I was in the world of software development before. When I graduated as a computer engineer, I went into developing software. Then an opportunity came up with [the newspaper] La Nacion. [Journalist] Giannina Segnini was looking for an engineer for her team in the data unit and then I started. I took the job and from then on, it was a learning experience. I had nothing to do with journalism, but I could apply my skills and the truth is I loved it. I found a very rewarding job, very different from what software development is, just to make money, because I was using my skills to correct social problems, things that were affecting the country. That fulfilled me so much that I remain committed to journalism. It is a very powerful weapon for solving problems, both in the country and in the world.

And how it is that someone from Liberia ended up being a key player in one of the largest investigations in the world like Panama Papers?

Well, everything has come about step by step. As someone committed to faith, I have taken advantage of all the blessings and opportunities that God has given me. At La Nacion, we were doing many projects of great importance and we were developing data journalism at a stage when it was like new, something that all newspapers were interested in doing and in how to do it. There is still a lot of interest, but in Latin America, we were pioneers in this system, and it became known outside to the point that ICIJ had their eye on us and asked us to collaborate on a publication in 2013 and they ended up very happy with the work.
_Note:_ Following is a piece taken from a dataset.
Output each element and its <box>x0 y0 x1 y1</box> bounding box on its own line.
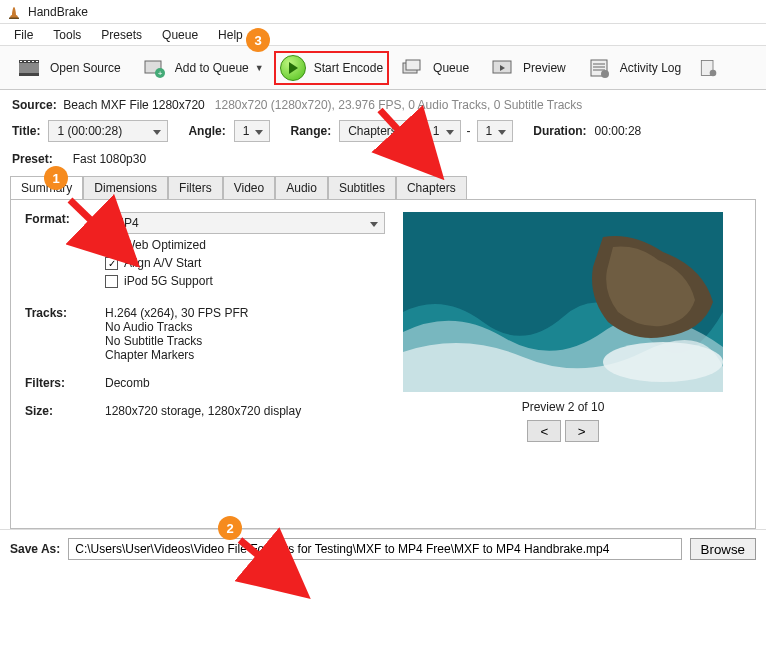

In 2014, we left La Nacion and ICIJ found out about it and offered us work.

Did you imagine that the Panama Papers research would have so much impact on the world and that in some way a large part of it was due to your work?

I did have high expectations for the project because I was familiar with the information. I was involved from the beginning and I collaborated in some stories. In addition, I knew how many journalists were being involved and that everyone was going to publish it on the same day. So, yes, I had good expectations, but really I think the results exceeded [my expectation] because there was so much repercussion from the project to date, not only politically but commercially. I recently found out about a major company that fired their managers because they were involved, so that project is not only having an impact on laws but also on the business level.

Being from Guanacaste, what investigation or what database from Guanacaste would you like to analyze?

The subject of health is very interesting. I think that diabetes is very abundant. It is not something that I am certain about, but I see that there are many cases. It would be interesting to see not only how many cases, but to look for reasons or causes. Sometimes I have wondered if the heat here affects it since you see in the market in Liberia, you see all the hot people drinking their Coca-Cola and their sodas and that obviously does not help, so that seems interesting to me. Water is another subject that needs to be given more attention or the pollution of that same resource.

Why would you recommend that someone from Guanacaste who is studying for a systems engineering degree right now should lean toward data journalism?

I would invite them to try out how rewarding it is to dedicate their skills to this noble work. I always remember a phrase I saw in the movie Spider-Man, which said that intelligence was not a privilege but a responsibility, that we had to use our skills and knowledge to benefit society and not for our own advantage. I would say that journalism is the most effective way to apply this, to be able to correct things. Sometimes we find out about things and we complain, but complaining does not accomplish much. It is better to act and to use the power of journalism.